First, let's write the electronic configuration of each metal atom: a. Mn : \(1s^{2}2s^{2}2p^{6}3s^{2}3p^{6}4s^{2}3d^{5}\) b. Ru : \(1s^{2}2s^{2}2p^{6}3s^{2}3p^{6}3d^{10}4s^{2}4p^{6}5s^{2}4d^{7}\) c. Rh : \(1s^{2}2s^{2}2p^{6}3s^{2}3p^{6}3d^{10}4s^{2}4p^{6}5s^{2}4d^{8}\) Now, we'll write the electronic configuration of the respective 2+ ions: a. Mn2+ : \(1s^{2}2s^{2}2p^{6}3s^{2}3p^{6}4s^{0}3d^{5}\) b. Ru2+ : \(1s^{2}2s^{2}2p^{6}3s^{2}3p^{6}3d^{10}4s^{0}4p^{6}5s^{0}4d^{6}\) c. Rh2+ : \(1s^{2}2s^{2}2p^{6}3s^{2}3p^{6}3d^{10}4s^{0}4p^{6}5s^{0}4d^{7}\)
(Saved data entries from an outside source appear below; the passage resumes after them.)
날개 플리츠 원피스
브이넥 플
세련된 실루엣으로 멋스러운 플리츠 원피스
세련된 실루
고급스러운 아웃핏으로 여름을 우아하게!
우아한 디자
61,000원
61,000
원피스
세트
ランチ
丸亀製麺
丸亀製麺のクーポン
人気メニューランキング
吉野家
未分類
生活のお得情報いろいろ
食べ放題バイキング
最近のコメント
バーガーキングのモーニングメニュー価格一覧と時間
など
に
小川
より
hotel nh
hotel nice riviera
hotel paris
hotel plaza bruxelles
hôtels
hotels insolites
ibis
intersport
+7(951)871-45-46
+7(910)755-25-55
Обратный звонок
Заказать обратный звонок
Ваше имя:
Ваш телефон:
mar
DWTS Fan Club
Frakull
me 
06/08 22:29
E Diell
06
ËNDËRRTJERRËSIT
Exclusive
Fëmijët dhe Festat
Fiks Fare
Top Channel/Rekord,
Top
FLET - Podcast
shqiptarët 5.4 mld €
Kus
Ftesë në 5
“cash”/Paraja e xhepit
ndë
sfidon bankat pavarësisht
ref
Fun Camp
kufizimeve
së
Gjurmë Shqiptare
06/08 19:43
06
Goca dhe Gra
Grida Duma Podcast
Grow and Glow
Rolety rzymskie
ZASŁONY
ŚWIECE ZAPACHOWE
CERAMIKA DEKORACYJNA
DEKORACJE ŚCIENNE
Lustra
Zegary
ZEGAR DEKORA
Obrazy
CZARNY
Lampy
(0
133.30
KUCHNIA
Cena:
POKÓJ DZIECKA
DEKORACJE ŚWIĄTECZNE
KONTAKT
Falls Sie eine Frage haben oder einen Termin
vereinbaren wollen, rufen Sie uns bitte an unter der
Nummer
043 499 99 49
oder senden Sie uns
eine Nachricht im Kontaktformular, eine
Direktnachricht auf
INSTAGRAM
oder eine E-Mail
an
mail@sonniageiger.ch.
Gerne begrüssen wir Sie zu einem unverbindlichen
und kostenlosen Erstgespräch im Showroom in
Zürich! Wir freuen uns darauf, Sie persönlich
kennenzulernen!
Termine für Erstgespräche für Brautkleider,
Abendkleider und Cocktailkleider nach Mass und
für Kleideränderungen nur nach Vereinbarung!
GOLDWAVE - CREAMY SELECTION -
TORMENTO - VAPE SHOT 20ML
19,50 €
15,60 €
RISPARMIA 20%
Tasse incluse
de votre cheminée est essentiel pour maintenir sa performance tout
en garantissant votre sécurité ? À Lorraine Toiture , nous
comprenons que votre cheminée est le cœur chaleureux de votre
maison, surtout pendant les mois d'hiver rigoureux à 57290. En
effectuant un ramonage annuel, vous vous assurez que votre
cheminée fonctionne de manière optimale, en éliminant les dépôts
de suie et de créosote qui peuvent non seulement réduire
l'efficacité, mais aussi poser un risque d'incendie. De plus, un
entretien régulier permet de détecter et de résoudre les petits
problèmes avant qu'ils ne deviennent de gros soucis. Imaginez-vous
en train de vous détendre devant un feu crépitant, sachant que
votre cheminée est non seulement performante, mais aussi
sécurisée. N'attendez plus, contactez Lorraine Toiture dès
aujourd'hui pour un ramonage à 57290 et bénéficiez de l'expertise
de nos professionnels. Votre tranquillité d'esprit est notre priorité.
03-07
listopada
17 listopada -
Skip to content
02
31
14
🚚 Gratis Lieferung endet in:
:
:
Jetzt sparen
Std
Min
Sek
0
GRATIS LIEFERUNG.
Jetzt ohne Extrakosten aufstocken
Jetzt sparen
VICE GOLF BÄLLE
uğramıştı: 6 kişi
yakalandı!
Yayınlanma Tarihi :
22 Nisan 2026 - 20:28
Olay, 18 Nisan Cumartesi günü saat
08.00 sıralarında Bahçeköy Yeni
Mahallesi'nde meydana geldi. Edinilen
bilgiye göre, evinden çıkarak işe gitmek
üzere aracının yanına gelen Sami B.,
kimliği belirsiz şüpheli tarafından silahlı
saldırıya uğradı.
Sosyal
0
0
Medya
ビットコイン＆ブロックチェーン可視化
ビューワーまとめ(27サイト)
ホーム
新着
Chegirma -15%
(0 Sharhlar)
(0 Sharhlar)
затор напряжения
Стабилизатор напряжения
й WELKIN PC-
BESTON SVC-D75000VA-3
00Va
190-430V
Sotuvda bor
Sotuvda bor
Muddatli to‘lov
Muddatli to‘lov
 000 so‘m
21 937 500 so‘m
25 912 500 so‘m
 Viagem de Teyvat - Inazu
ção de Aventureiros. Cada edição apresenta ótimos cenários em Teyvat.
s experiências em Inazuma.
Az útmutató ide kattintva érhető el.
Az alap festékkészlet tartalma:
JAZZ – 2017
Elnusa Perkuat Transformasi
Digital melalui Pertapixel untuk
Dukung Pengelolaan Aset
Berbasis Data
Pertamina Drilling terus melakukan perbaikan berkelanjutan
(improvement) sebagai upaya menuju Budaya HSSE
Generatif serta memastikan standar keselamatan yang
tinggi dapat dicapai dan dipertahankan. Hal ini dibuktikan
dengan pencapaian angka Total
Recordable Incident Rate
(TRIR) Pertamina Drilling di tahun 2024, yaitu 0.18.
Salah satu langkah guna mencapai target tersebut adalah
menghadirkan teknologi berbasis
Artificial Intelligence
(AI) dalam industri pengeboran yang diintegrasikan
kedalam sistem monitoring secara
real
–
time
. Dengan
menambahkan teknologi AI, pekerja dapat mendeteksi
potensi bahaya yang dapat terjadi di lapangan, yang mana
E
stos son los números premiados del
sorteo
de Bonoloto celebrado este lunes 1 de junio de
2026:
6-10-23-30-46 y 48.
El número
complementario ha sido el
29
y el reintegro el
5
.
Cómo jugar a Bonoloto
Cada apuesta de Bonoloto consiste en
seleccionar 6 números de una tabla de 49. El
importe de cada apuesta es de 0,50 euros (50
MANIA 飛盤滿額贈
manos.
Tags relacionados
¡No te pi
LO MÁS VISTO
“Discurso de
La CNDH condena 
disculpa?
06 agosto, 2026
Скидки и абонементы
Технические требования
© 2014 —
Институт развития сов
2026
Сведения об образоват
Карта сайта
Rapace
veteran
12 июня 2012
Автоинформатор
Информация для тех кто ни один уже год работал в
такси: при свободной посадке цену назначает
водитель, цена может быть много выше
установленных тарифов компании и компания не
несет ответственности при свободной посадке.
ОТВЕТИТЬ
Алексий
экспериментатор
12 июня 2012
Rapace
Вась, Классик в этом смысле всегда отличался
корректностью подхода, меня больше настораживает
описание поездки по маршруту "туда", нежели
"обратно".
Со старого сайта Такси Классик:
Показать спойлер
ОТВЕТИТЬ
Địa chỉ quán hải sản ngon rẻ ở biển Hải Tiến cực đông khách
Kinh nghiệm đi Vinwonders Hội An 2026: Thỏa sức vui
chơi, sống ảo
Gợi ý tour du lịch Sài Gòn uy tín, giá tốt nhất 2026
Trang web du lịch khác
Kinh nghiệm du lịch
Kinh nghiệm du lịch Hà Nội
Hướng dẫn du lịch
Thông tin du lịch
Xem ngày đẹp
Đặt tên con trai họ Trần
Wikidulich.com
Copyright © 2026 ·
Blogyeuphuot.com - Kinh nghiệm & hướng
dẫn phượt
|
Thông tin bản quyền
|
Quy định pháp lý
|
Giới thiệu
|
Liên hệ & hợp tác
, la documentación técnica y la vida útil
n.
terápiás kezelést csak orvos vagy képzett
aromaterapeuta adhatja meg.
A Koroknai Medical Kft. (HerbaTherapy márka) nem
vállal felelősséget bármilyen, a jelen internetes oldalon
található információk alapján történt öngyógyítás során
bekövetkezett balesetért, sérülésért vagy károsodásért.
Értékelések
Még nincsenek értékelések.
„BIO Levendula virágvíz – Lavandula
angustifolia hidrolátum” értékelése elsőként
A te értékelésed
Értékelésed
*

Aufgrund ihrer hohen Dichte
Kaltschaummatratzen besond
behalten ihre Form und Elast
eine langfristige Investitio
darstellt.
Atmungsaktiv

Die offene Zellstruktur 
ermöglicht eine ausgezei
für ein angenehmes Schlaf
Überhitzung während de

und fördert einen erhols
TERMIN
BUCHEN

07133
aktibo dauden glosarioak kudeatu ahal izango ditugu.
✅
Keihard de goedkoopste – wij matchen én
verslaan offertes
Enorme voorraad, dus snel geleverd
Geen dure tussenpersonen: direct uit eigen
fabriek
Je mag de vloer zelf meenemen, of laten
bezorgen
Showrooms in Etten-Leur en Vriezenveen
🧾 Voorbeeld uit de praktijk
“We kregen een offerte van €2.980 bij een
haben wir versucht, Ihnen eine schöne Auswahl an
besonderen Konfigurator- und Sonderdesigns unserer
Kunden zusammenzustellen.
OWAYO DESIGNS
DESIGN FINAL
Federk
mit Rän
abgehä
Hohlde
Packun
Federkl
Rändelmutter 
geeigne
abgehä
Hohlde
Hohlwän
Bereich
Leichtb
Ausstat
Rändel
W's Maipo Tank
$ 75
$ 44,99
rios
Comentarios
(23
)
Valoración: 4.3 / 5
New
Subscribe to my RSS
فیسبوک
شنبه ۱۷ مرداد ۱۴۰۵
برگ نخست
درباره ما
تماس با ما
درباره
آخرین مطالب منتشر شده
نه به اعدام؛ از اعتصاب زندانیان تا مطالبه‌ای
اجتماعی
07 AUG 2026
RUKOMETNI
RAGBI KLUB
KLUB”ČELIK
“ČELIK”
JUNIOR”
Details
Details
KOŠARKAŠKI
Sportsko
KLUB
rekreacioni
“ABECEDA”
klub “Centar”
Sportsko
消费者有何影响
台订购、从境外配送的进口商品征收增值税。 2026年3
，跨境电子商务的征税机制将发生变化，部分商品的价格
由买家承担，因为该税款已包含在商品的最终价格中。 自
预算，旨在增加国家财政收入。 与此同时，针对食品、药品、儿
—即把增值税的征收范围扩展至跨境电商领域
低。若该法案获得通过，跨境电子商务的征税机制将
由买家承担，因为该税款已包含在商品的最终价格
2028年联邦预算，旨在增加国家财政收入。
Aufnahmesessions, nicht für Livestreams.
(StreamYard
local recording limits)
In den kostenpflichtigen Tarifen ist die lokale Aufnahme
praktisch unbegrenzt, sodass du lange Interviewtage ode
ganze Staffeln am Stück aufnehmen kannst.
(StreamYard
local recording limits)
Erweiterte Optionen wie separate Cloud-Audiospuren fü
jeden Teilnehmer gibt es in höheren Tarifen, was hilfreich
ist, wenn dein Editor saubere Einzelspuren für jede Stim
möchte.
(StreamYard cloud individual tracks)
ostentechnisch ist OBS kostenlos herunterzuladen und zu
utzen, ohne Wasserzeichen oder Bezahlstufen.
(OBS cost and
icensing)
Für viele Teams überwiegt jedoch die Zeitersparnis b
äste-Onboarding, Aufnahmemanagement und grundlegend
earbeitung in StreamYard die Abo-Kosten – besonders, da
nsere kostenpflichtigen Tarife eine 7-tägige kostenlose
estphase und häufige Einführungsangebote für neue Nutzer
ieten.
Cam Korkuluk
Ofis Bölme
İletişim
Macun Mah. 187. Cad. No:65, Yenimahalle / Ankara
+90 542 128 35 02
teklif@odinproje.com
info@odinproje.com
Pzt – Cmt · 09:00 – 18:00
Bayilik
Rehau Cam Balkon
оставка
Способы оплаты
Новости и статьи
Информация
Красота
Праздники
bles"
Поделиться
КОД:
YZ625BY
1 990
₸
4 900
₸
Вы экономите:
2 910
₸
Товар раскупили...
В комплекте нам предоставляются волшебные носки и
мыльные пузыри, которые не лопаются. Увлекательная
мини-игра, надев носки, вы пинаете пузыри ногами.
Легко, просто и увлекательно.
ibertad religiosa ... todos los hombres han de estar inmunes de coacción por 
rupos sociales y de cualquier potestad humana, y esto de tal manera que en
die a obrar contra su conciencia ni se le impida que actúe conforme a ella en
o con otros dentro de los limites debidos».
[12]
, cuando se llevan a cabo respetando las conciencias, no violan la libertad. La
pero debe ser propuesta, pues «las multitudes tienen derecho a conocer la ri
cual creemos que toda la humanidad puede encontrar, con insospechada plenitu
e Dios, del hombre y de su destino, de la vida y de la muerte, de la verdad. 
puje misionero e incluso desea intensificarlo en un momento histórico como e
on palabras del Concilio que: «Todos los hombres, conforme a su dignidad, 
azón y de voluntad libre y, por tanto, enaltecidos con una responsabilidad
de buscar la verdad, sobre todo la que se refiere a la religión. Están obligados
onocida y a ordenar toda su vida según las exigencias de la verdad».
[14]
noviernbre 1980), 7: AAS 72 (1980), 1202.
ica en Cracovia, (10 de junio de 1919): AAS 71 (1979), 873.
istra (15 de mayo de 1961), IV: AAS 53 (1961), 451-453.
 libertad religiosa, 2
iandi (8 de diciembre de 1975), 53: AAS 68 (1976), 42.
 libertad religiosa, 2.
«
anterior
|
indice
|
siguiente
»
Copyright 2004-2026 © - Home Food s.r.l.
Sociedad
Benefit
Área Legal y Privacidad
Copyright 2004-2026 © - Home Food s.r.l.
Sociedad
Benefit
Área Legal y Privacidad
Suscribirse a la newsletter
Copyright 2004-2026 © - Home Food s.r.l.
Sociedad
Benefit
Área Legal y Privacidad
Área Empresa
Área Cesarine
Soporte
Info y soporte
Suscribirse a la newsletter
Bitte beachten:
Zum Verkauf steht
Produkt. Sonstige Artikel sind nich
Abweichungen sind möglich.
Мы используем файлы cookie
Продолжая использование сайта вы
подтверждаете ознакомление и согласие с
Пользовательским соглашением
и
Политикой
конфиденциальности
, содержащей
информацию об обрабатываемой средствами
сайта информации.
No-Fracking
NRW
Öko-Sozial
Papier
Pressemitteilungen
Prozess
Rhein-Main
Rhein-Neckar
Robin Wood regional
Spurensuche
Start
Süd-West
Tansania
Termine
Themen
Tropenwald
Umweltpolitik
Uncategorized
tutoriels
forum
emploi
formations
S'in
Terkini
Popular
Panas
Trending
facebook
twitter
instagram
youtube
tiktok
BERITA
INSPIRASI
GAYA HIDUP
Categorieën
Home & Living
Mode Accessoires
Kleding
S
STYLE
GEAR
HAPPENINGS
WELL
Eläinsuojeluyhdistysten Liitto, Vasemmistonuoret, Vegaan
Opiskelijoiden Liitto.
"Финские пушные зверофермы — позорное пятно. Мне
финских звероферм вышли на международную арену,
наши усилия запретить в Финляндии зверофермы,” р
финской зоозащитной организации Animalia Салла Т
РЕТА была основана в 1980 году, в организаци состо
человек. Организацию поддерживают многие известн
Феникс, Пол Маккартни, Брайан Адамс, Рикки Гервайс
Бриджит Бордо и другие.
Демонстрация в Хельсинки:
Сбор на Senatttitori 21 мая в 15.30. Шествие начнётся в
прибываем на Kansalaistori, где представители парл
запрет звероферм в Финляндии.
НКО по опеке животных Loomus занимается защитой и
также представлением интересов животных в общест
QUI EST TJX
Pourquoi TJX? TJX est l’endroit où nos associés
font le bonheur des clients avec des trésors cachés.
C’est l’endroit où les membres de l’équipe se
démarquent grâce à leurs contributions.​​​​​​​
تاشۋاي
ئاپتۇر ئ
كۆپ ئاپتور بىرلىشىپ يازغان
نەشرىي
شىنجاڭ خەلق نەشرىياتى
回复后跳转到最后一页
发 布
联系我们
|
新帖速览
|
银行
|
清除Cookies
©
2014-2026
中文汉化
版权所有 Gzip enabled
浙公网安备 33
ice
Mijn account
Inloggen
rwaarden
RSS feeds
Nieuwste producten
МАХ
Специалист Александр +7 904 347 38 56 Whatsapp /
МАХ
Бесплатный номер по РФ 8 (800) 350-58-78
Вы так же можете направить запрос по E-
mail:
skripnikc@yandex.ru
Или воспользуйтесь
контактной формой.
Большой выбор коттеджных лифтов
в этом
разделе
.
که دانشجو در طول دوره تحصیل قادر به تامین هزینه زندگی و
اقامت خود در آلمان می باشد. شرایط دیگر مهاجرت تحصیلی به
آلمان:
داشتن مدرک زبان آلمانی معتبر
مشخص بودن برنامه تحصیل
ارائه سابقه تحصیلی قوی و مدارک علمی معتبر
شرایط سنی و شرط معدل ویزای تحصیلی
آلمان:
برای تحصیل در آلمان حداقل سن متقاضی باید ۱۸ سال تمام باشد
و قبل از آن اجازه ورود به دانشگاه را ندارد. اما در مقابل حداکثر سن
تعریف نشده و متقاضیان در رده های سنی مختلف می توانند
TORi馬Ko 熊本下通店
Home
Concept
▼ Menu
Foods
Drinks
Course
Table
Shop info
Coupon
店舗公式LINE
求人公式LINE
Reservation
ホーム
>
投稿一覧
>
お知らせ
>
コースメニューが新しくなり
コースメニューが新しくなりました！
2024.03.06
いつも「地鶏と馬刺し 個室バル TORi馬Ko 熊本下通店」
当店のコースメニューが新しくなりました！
For an octahedral complex, the d orbitals split into two energy levels: \(e_g\) (the \(d_{z^2}\) and \(d_{x^2-y^2}\) orbitals) and \(t_{2g}\) (the \(d_{xy}\), \(d_{xz}\), and \(d_{yz}\) orbitals). The splitting between these levels is called the crystal-field splitting energy (\(\Delta\)).

In a strong-field complex, the crystal-field splitting energy is higher than the pairing energy, leading to the pairing of electrons in the lower energy orbitals before occupying the higher energy orbitals. a. Mn2+ : For Mn2+ ion, there are five d-electrons, they will fill the lower energy orbitals (\(t_{2g}\)) pairwise with all containing one unpaired electron. Unpaired electrons: 5 b. Ru2+ : For Ru2+ ion, there are six d-electrons. The first five will fill the \(t_{2g}\) orbitals, and the sixth electron will pair up in one of the \(t_{2g}\) orbitals. Unpaired electrons: 4 c. Rh2+ : For Rh2+ ion, there are seven d-electrons. The first five will fill the \(t_{2g}\) orbitals, and the two remaining electrons will fill up the \(e_g\) orbitals with one unpaired electron in each. Unpaired electrons: 5 To summarize, the number of unpaired electrons for Mn2+, Ru2+, and Rh2+ are 5, 4, and 5, respectively.